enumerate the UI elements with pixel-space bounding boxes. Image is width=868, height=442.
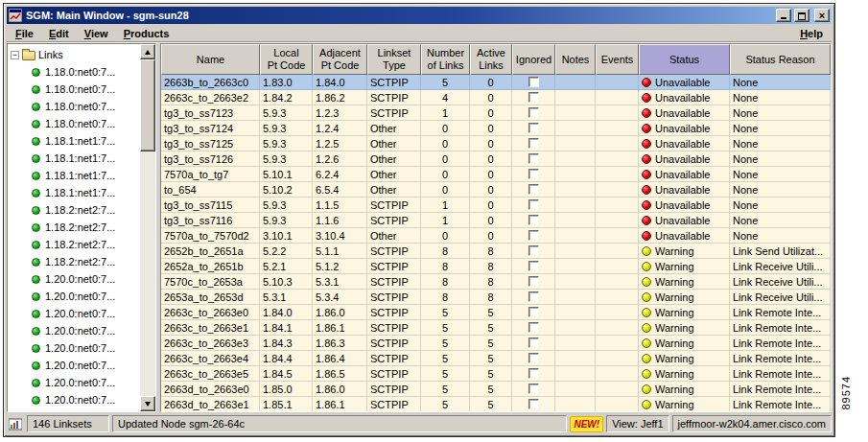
column-header-local[interactable]: Local Pt Code: [260, 44, 313, 75]
cell-notes: [555, 382, 596, 397]
maximize-button[interactable]: [794, 9, 809, 22]
table-row[interactable]: 2663b_to_2663c01.83.01.84.0SCTPIP50Unava…: [161, 75, 831, 90]
status-unavailable-icon: [642, 108, 651, 118]
column-header-number[interactable]: Number of Links: [421, 44, 470, 75]
menu-view[interactable]: View: [77, 25, 116, 41]
status-bar: 146 Linksets Updated Node sgm-26-64c NEW…: [7, 414, 832, 433]
tree-item-label: 1.18.0:net0:7...: [45, 118, 115, 129]
tree-item[interactable]: 1.20.0:net0:7...: [11, 322, 140, 339]
ignored-checkbox[interactable]: [528, 169, 539, 179]
table-row[interactable]: 7570c_to_2653a5.10.35.3.1SCTPIP88Warning…: [161, 274, 831, 290]
table-row[interactable]: 2663c_to_2663e21.84.21.86.2SCTPIP40Unava…: [161, 90, 831, 105]
ignored-checkbox[interactable]: [528, 307, 539, 317]
table-row[interactable]: 7570a_to_7570d23.10.13.10.4Other00Unavai…: [161, 228, 831, 244]
ignored-checkbox[interactable]: [528, 199, 539, 210]
ignored-checkbox[interactable]: [528, 322, 539, 333]
table-row[interactable]: 2663d_to_2663e01.85.01.86.0SCTPIP55Warni…: [161, 382, 831, 397]
tree-item[interactable]: 1.18.1:net1:7...: [11, 150, 140, 167]
tree-item[interactable]: 1.18.2:net2:7...: [11, 219, 140, 236]
tree-root-links[interactable]: − Links: [11, 46, 140, 63]
menu-help[interactable]: Help: [792, 25, 831, 41]
ignored-checkbox[interactable]: [528, 92, 539, 103]
table-row[interactable]: 7570a_to_tg75.10.16.2.4Other00Unavailabl…: [161, 167, 831, 182]
table-row[interactable]: 2663c_to_2663e01.84.01.86.0SCTPIP55Warni…: [161, 305, 831, 320]
tree-item[interactable]: 1.18.0:net0:7...: [11, 115, 140, 132]
column-header-ignored[interactable]: Ignored: [512, 44, 555, 75]
tree-item[interactable]: 1.20.0:net0:7...: [11, 374, 140, 391]
ignored-checkbox[interactable]: [528, 245, 539, 256]
cell-linkset-type: SCTPIP: [367, 259, 421, 274]
column-header-name[interactable]: Name: [161, 44, 260, 75]
ignored-checkbox[interactable]: [528, 184, 539, 195]
tree-item[interactable]: 1.20.0:net0:7...: [11, 391, 140, 408]
tree-collapse-icon[interactable]: −: [11, 51, 19, 59]
tree-scrollbar[interactable]: [140, 44, 155, 411]
scrollbar-track[interactable]: [140, 59, 155, 396]
cell-linkset-type: SCTPIP: [367, 397, 421, 411]
tree-item[interactable]: 1.18.1:net1:7...: [11, 184, 140, 201]
cell-notes: [555, 351, 596, 366]
table-row[interactable]: tg3_to_ss71155.9.31.1.5SCTPIP10Unavailab…: [161, 198, 831, 213]
table-row[interactable]: tg3_to_ss71165.9.31.1.6SCTPIP10Unavailab…: [161, 213, 831, 228]
column-header-status[interactable]: Status: [639, 44, 730, 75]
table-row[interactable]: 2663c_to_2663e11.84.11.86.1SCTPIP55Warni…: [161, 320, 831, 336]
column-header-active[interactable]: Active Links: [470, 44, 512, 75]
ignored-checkbox[interactable]: [528, 291, 539, 302]
table-row[interactable]: tg3_to_ss71255.9.31.2.5Other00Unavailabl…: [161, 136, 831, 151]
tree-item[interactable]: 1.18.0:net0:7...: [11, 81, 140, 98]
ignored-checkbox[interactable]: [528, 215, 539, 225]
table-row[interactable]: 2652a_to_2651b5.2.15.1.2SCTPIP88WarningL…: [161, 259, 831, 274]
ignored-checkbox[interactable]: [528, 77, 539, 87]
table-row[interactable]: 2663c_to_2663e31.84.31.86.3SCTPIP55Warni…: [161, 336, 831, 351]
menu-bar-items: FileEditViewProducts: [8, 25, 176, 41]
column-header-adjacent[interactable]: Adjacent Pt Code: [313, 44, 367, 75]
scroll-down-button[interactable]: [140, 396, 155, 411]
tree-item[interactable]: 1.20.0:net0:7...: [11, 288, 140, 305]
ignored-checkbox[interactable]: [528, 384, 539, 394]
table-row[interactable]: 2652b_to_2651a5.2.25.1.1SCTPIP88WarningL…: [161, 244, 831, 259]
scroll-up-button[interactable]: [140, 44, 155, 59]
minimize-button[interactable]: [776, 9, 791, 22]
ignored-checkbox[interactable]: [528, 138, 539, 149]
table-row[interactable]: 2663d_to_2663e11.85.11.86.1SCTPIP55Warni…: [161, 397, 831, 411]
column-header-linkset[interactable]: Linkset Type: [367, 44, 421, 75]
ignored-checkbox[interactable]: [528, 261, 539, 271]
table-row[interactable]: 2653a_to_2653d5.3.15.3.4SCTPIP88WarningL…: [161, 290, 831, 305]
ignored-checkbox[interactable]: [528, 368, 539, 379]
table-row[interactable]: 2663c_to_2663e51.84.51.86.5SCTPIP55Warni…: [161, 366, 831, 382]
tree-item[interactable]: 1.20.0:net0:7...: [11, 357, 140, 374]
menu-file[interactable]: File: [8, 25, 41, 41]
ignored-checkbox[interactable]: [528, 123, 539, 133]
cell-status-reason: None: [730, 228, 831, 244]
table-row[interactable]: tg3_to_ss71265.9.31.2.6Other00Unavailabl…: [161, 151, 831, 167]
tree-item[interactable]: 1.18.2:net2:7...: [11, 201, 140, 219]
tree-item[interactable]: 1.18.0:net0:7...: [11, 63, 140, 81]
ignored-checkbox[interactable]: [528, 153, 539, 164]
cell-notes: [555, 320, 596, 336]
table-row[interactable]: 2663c_to_2663e41.84.41.86.4SCTPIP55Warni…: [161, 351, 831, 366]
tree-item[interactable]: 1.18.0:net0:7...: [11, 98, 140, 115]
column-header-notes[interactable]: Notes: [555, 44, 596, 75]
ignored-checkbox[interactable]: [528, 353, 539, 363]
table-row[interactable]: tg3_to_ss71245.9.31.2.4Other00Unavailabl…: [161, 121, 831, 136]
tree-item[interactable]: 1.18.2:net2:7...: [11, 253, 140, 270]
ignored-checkbox[interactable]: [528, 337, 539, 348]
column-header-events[interactable]: Events: [596, 44, 639, 75]
tree-item[interactable]: 1.18.1:net1:7...: [11, 167, 140, 184]
ignored-checkbox[interactable]: [528, 276, 539, 287]
tree-item[interactable]: 1.20.0:net0:7...: [11, 270, 140, 288]
scrollbar-thumb[interactable]: [140, 59, 155, 151]
table-row[interactable]: tg3_to_ss71235.9.31.2.3SCTPIP10Unavailab…: [161, 105, 831, 121]
ignored-checkbox[interactable]: [528, 230, 539, 241]
tree-item[interactable]: 1.20.0:net0:7...: [11, 305, 140, 322]
tree-item[interactable]: 1.20.0:net0:7...: [11, 339, 140, 357]
column-header-status-reason[interactable]: Status Reason: [730, 44, 831, 75]
close-button[interactable]: ×: [814, 9, 830, 22]
tree-item[interactable]: 1.18.1:net1:7...: [11, 132, 140, 150]
menu-products[interactable]: Products: [116, 25, 177, 41]
table-row[interactable]: to_6545.10.26.5.4Other00UnavailableNone: [161, 182, 831, 198]
ignored-checkbox[interactable]: [528, 399, 539, 409]
ignored-checkbox[interactable]: [528, 107, 539, 118]
tree-item[interactable]: 1.18.2:net2:7...: [11, 236, 140, 253]
menu-edit[interactable]: Edit: [41, 25, 77, 41]
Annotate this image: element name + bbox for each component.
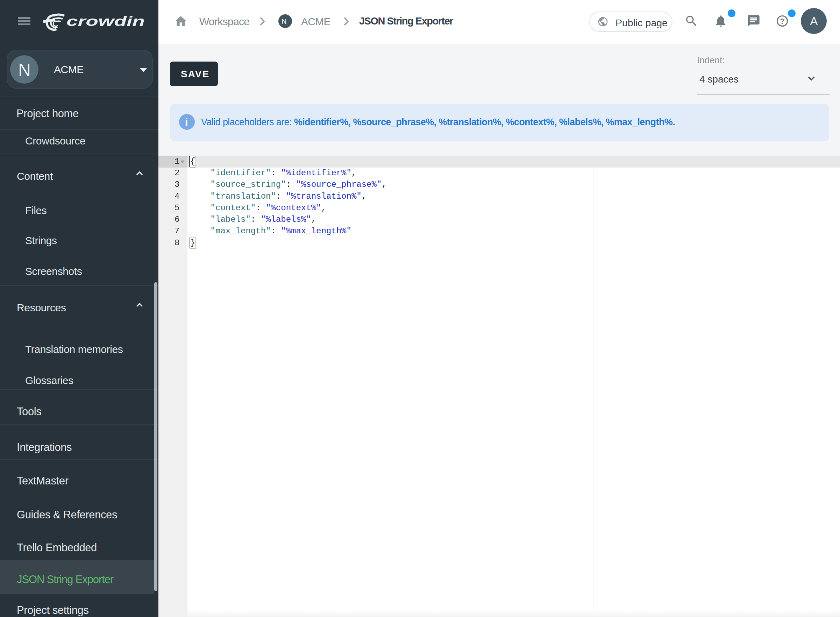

WORK ITEM
The expected answer is a copy of each line above containing "name".

TASK SOLUTION
column-header-name[interactable]: Name: [161, 44, 260, 75]
Annotate this image: element name + bbox for each component.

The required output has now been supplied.